::: Input for this task :::

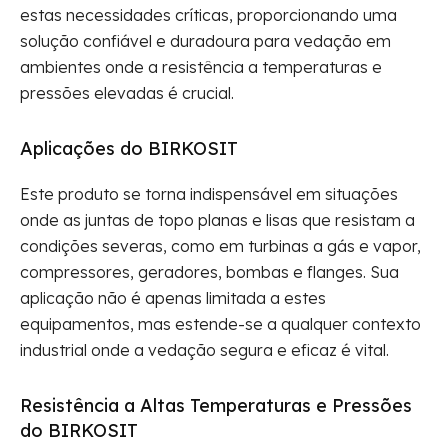
estas necessidades críticas, proporcionando uma
solução confiável e duradoura para vedação em
ambientes onde a resistência a temperaturas e
pressões elevadas é crucial.
Aplicações do BIRKOSIT
Este produto se torna indispensável em situações
onde as juntas de topo planas e lisas que resistam a
condições severas, como em turbinas a gás e vapor,
compressores, geradores, bombas e flanges. Sua
aplicação não é apenas limitada a estes
equipamentos, mas estende-se a qualquer contexto
industrial onde a vedação segura e eficaz é vital.
Resistência a Altas Temperaturas e Pressões
do BIRKOSIT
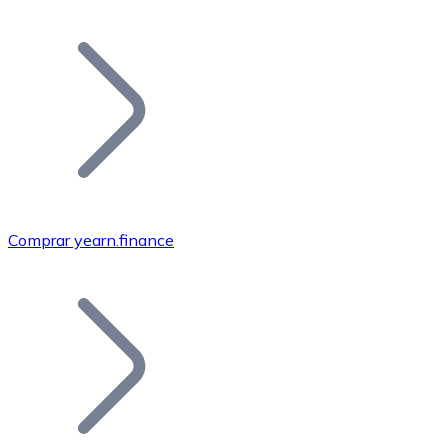
Listar Token
Añade tu proyecto a nuestro ecosistema.
Comprar yearn.finance
Bitcoin
BTC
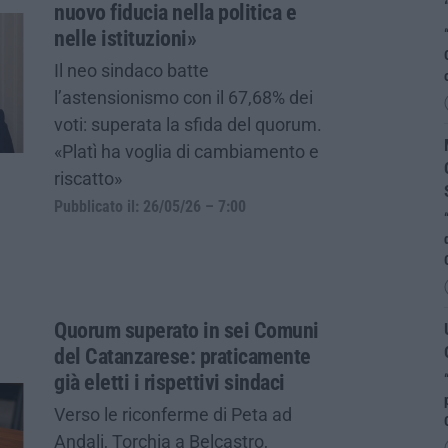
nuovo fiducia nella politica e
nelle istituzioni»
Il neo sindaco batte
l’astensionismo con il 67,68% dei
voti: superata la sfida del quorum.
«Platì ha voglia di cambiamento e
riscatto»
Pubblicato il: 26/05/26 – 7:00
Quorum superato in sei Comuni
del Catanzarese: praticamente
già eletti i rispettivi sindaci
Verso le riconferme di Peta ad
Andali, Torchia a Belcastro,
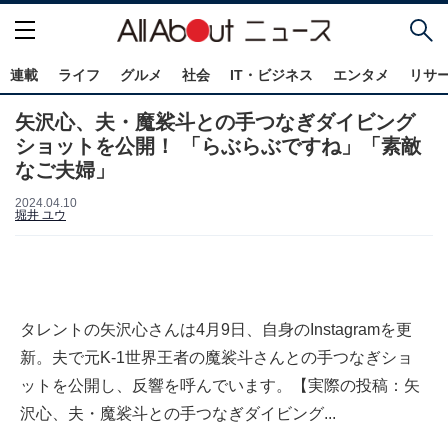
連載
ライフ
グルメ
社会
IT・ビジネス
エンタメ
リサ
矢沢心、夫・魔裟斗との手つなぎダイビング
ショットを公開！ 「らぶらぶですね」「素敵
なご夫婦」
2024.04.10
堀井 ユウ
タレントの矢沢心さんは4月9日、自身のInstagramを更
新。夫で元K-1世界王者の魔裟斗さんとの手つなぎショ
ットを公開し、反響を呼んでいます。【実際の投稿：矢
沢心、夫・魔裟斗との手つなぎダイビング...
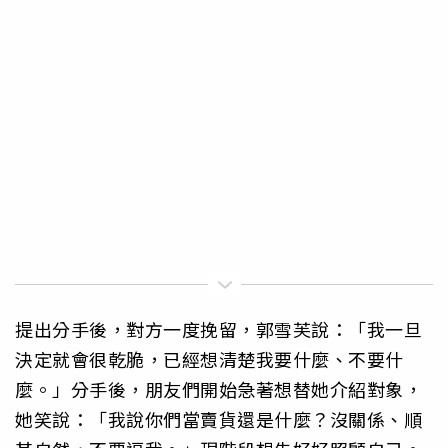
提出分手後，對方一度挽留，郭雪芙說：「我一旦
決定就會很乾脆，已經想清楚我要什麼、不要什
麼。」分手後，朋友們開始急著想替她介紹對象，
她笑說：「我說你們當賣貨還是什麼？沒關係、順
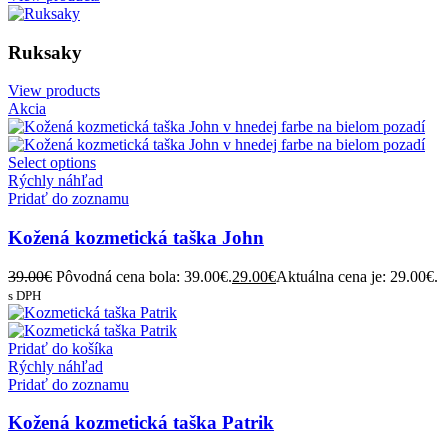
Ľadvinky a crossbody
View products
Ruksaky
View products
Akcia
Select options
Rýchly náhľad
Pridať do zoznamu
Kožená kozmetická taška John
39.00
€
Pôvodná cena bola: 39.00€.
29.00
€
Aktuálna cena je: 29.00€.
s DPH
Pridať do košíka
Rýchly náhľad
Pridať do zoznamu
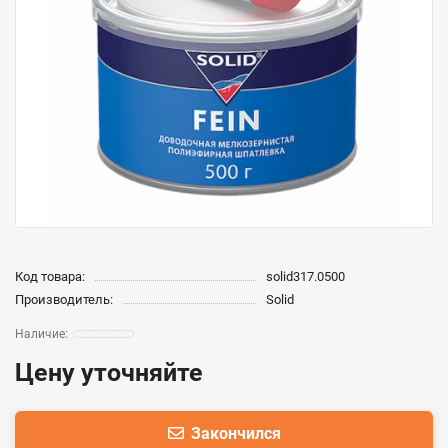
Код товара:
solid317.0500
Производитель:
Solid
Цену уточняйте
Закончился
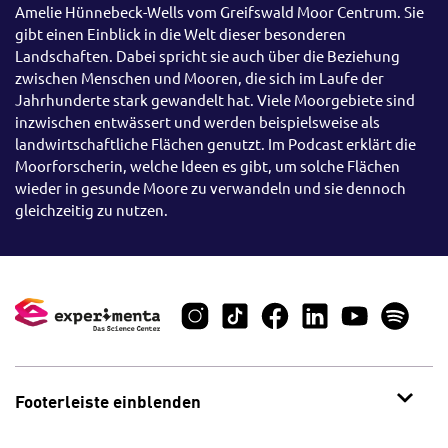
Amelie Hünnebeck-Wells vom Greifswald Moor Centrum. Sie
gibt einen Einblick in die Welt dieser besonderen
Landschaften. Dabei spricht sie auch über die Beziehung
zwischen Menschen und Mooren, die sich im Laufe der
Jahrhunderte stark gewandelt hat. Viele Moorgebiete sind
inzwischen entwässert und werden beispielsweise als
landwirtschaftliche Flächen genutzt. Im Podcast erklärt die
Moorforscherin, welche Ideen es gibt, um solche Flächen
wieder in gesunde Moore zu verwandeln und sie dennoch
gleichzeitig zu nutzen.
Footerleiste einblenden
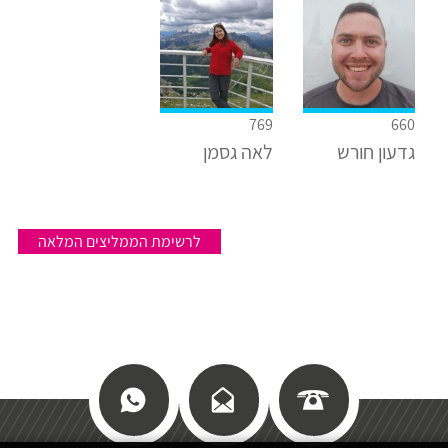
769
660
גדעון חורש
לאה גסמן
לרשימת הממליצים המלאה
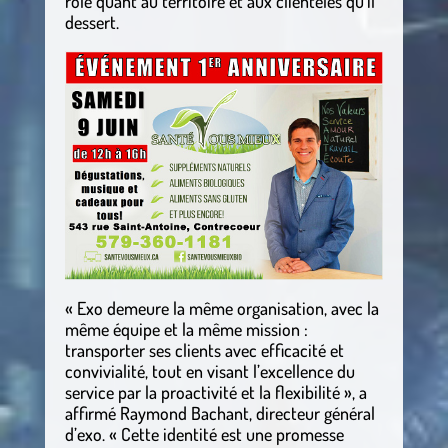
rôle quant au territoire et aux clientèles qu’il
dessert.
« Exo demeure la même organisation, avec la
même équipe et la même mission :
transporter ses clients avec efficacité et
convivialité, tout en visant l’excellence du
service par la proactivité et la flexibilité », a
affirmé Raymond Bachant, directeur général
d’exo. « Cette identité est une promesse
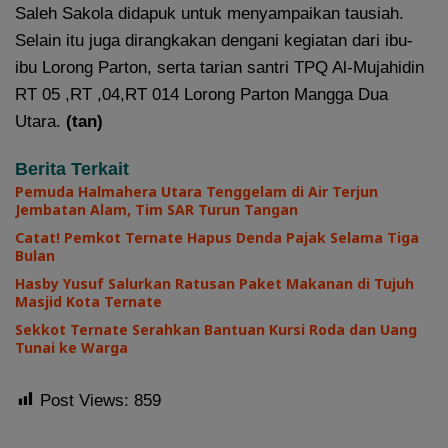
Saleh Sakola didapuk untuk menyampaikan tausiah.
Selain itu juga dirangkakan dengani kegiatan dari ibu-
ibu Lorong Parton, serta tarian santri TPQ Al-Mujahidin
RT 05 ,RT ,04,RT 014 Lorong Parton Mangga Dua
Utara.
(tan)
Berita Terkait
Pemuda Halmahera Utara Tenggelam di Air Terjun
Jembatan Alam, Tim SAR Turun Tangan
Catat! Pemkot Ternate Hapus Denda Pajak Selama Tiga
Bulan
Hasby Yusuf Salurkan Ratusan Paket Makanan di Tujuh
Masjid Kota Ternate
Sekkot Ternate Serahkan Bantuan Kursi Roda dan Uang
Tunai ke Warga
Post Views:
859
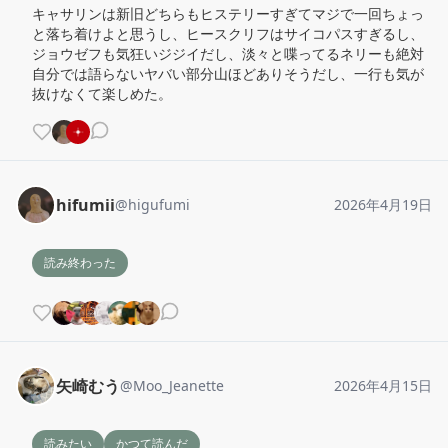
キャサリンは新旧どちらもヒステリーすぎてマジで一回ちょっ
と落ち着けよと思うし、ヒースクリフはサイコパスすぎるし、
ジョウゼフも気狂いジジイだし、淡々と喋ってるネリーも絶対
自分では語らないヤバい部分山ほどありそうだし、一行も気が
抜けなくて楽しめた。
hifumii
@
higufumi
2026年4月19日
読み終わった
矢崎むう
@
Moo_Jeanette
2026年4月15日
読みたい
かつて読んだ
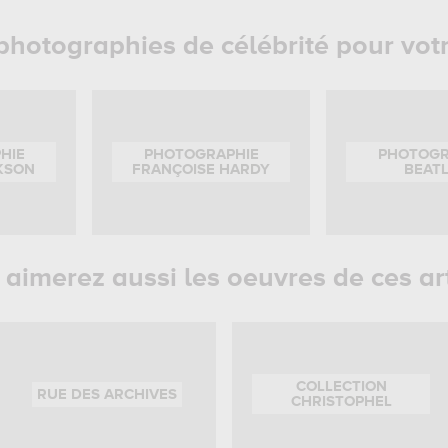
photographies de célébrité pour vot
HIE
PHOTOGRAPHIE
PHOTOGR
KSON
FRANÇOISE HARDY
BEAT
aimerez aussi les oeuvres de ces ar
COLLECTION
RUE DES ARCHIVES
CHRISTOPHEL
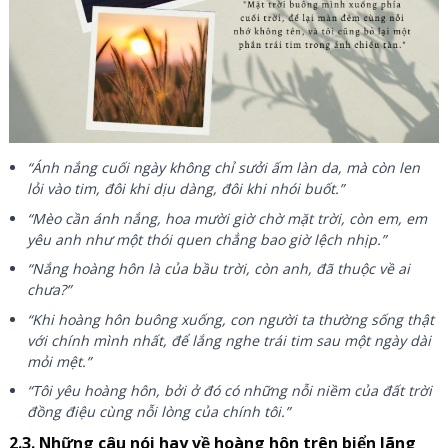
“Ánh nắng cuối ngày không chỉ sưởi ấm làn da, mà còn len
lỏi vào tim, đôi khi dịu dàng, đôi khi nhói buốt.”
“Mèo cần ánh nắng, hoa mười giờ chờ mặt trời, còn em, em
yêu anh như một thói quen chẳng bao giờ lệch nhịp.”
“Nắng hoàng hôn là của bầu trời, còn anh, đã thuộc về ai
chưa?”
“Khi hoàng hôn buông xuống, con người ta thường sống thật
với chính mình nhất, để lắng nghe trái tim sau một ngày dài
mỏi mệt.”
“Tôi yêu hoàng hôn, bởi ở đó có những nỗi niềm của đất trời
đồng điệu cùng nỗi lòng của chính tôi.”
2.3. Những câu nói hay về hoàng hôn trên biển lãng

:::

Within the records above, each line containing "Ternate" is to be returned.

Catat! Pemkot Ternate Hapus Denda Pajak Selama Tiga
Masjid Kota Ternate
Sekkot Ternate Serahkan Bantuan Kursi Roda dan Uang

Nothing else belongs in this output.